Mark Ames: Why Finance is Too Important to Leave to Larry Summers

Welcome to the world of running a small website. The estimable Mark Ames, who is as much a litterateur as journalist, promised, promised, promised us a fundraising post, but told us he just can’t deliver the piece. I know Mark didn’t do this casually; he was a publisher himself, at The eXile in Russia and then with its US incarnation, The eXiled.

But this is life in blogging, even more so than in publishing, because a lot of our content comes from allies and volunteers. Writing on an unpaid or a paid-on-the-come basis means that pretty much everything else in their life legitimately takes higher priority. And even the writing we handle on a more professional basis is subject to occasional scheduling miscommunications and resultant scrambling to fill what would otherwise be gaps in coverage.

But Mark did give us a hard-to-beat post three years ago, and it deserves being reprised. So enjoy!

By Mark Ames, author of Going Postal: Rage, Murder and Rebellion from Reagan’s Workplaces to Clinton’s Columbine who writes regularly at Pando.

If you’ve been reading Naked Capitalism for any period of time without giving back in donations—and most of us have been hooked from the time we discovered Yves Smith’s powerful, sharp voice and brilliant mind—then you you’ve been getting away with murder. Naked Capitalism is that rare blog that makes you smarter. Smarter about a lot of things, but primarily about Yves’ area of expertise, finance.

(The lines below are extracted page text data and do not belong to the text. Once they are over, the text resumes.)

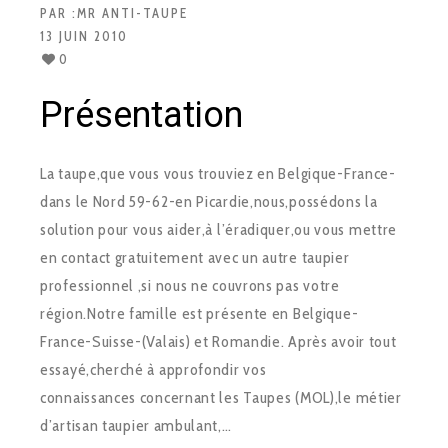
PAR :
MR ANTI-TAUPE
13 JUIN 2010
0
Présentation
La taupe,que vous vous trouviez en Belgique-France-
dans le Nord 59-62-en Picardie,nous,possédons la
solution pour vous aider,à l’éradiquer,ou vous mettre
en contact gratuitement avec un autre taupier
professionnel ,si nous ne couvrons pas votre
région.Notre famille est présente en Belgique-
France-Suisse-(Valais) et Romandie. Après avoir tout
essayé,cherché à approfondir vos
connaissances concernant les Taupes (MOL),le métier
d’artisan taupier ambulant,…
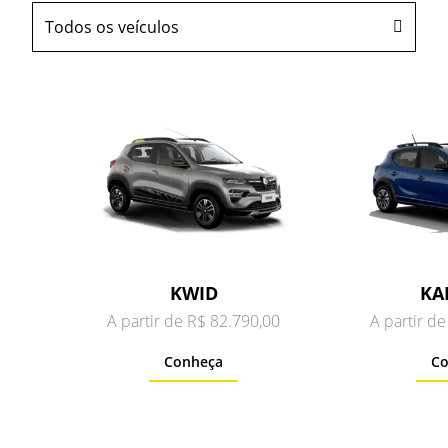
Todos os veículos
KWID
KA
A partir de R$ 82.790,00
A partir d
Conheça
Co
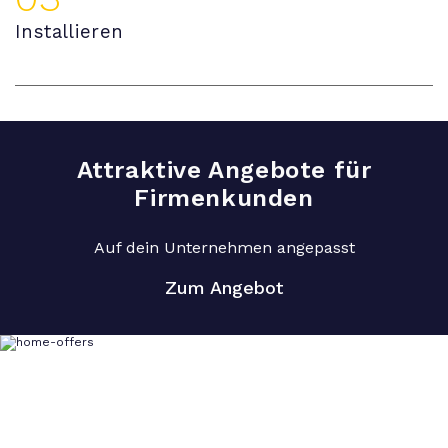
Installieren
Attraktive Angebote für
Firmenkunden
Auf dein Unternehmen angepasst
Zum Angebot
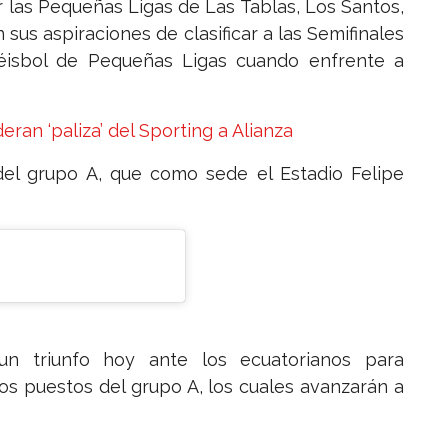
 las Pequeñas Ligas de Las Tablas, Los Santos,
us aspiraciones de clasificar a las Semifinales
isbol de Pequeñas Ligas cuando enfrente a
deran ‘paliza’ del Sporting a Alianza
 del grupo A, que como sede el Estadio Felipe
n triunfo hoy ante los ecuatorianos para
os puestos del grupo A, los cuales avanzarán a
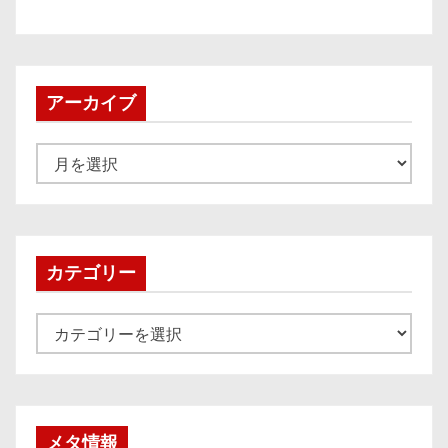
アーカイブ
ア
ー
カ
イ
ブ
カテゴリー
カ
テ
ゴ
リ
ー
メタ情報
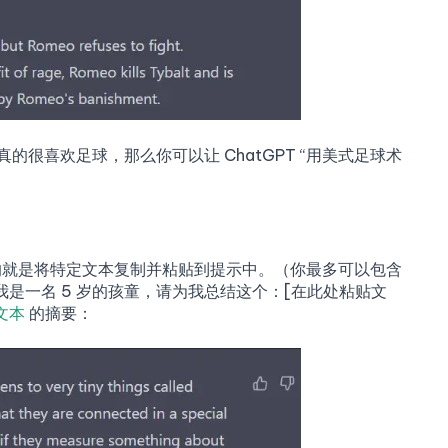
的很喜欢足球，那么你可以让 ChatGPT “用美式足球术
所要做的就是将特定文本复制并粘贴到提示中。（你最多可以包含
我是一名 5 岁的孩童，请为我总结这个：[在此处粘贴文
文本
的摘要：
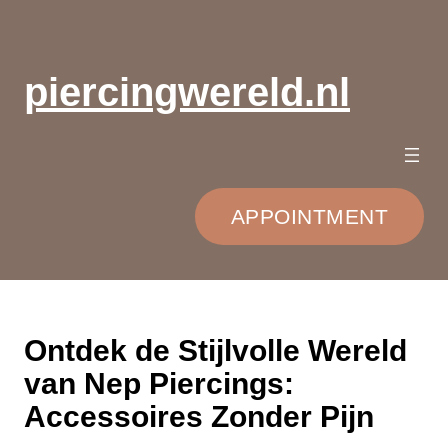
Ga
naar
de
piercingwereld.nl
inhoud
APPOINTMENT
Ontdek de Stijlvolle Wereld
van Nep Piercings:
Accessoires Zonder Pijn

By a quirk of historical bad luck, the American Left has gone two generations without understanding finance, or even caring to understand. It was the hippies who decided half a century ago that finance was beneath them, so they happily ceded the entire field—finance, business, economics, money—otherwise known as “political power”—to the other side. Walking away from the finance struggle was like that hitchhiker handing the gun back to the Manson Family. There’s a great line from Charles Portis’s anti-hippie novel, “Dog of the South” that captures the Boomers’ self-righteous disdain for “figures”:

He would always say—boast, the way those people do—that he had no head for figures and couldn’t do things with his hands, slyly suggesting the presence of finer qualities.

That part about the hands—that would refer to the hippies’ other great failure, turning their backs on Labor, because Labor didn’t groove with the Hippies’ Culture War. So the Left finds itself, fifty years later, dealing with the consequences of all those years of ruinous neglect of finance and labor—the consequences being powerlessness and political impotence.

That’s why Yves Smith is so important to anyone who cares about politics and the bad direction this country is taking. In 2008, the Left suddenly discovered that although it could bray with the best of ‘em about how bad foreign wars are, and how wrong racism and sexism an homophobia are, it was caught completely and shamefully by surprise by the financial collapse of 2008. The ignorance was paralyzing, politically and intellectually. Even the lexicon was alien. Unless of course you were one of the early followers of Yves Smith’s blog.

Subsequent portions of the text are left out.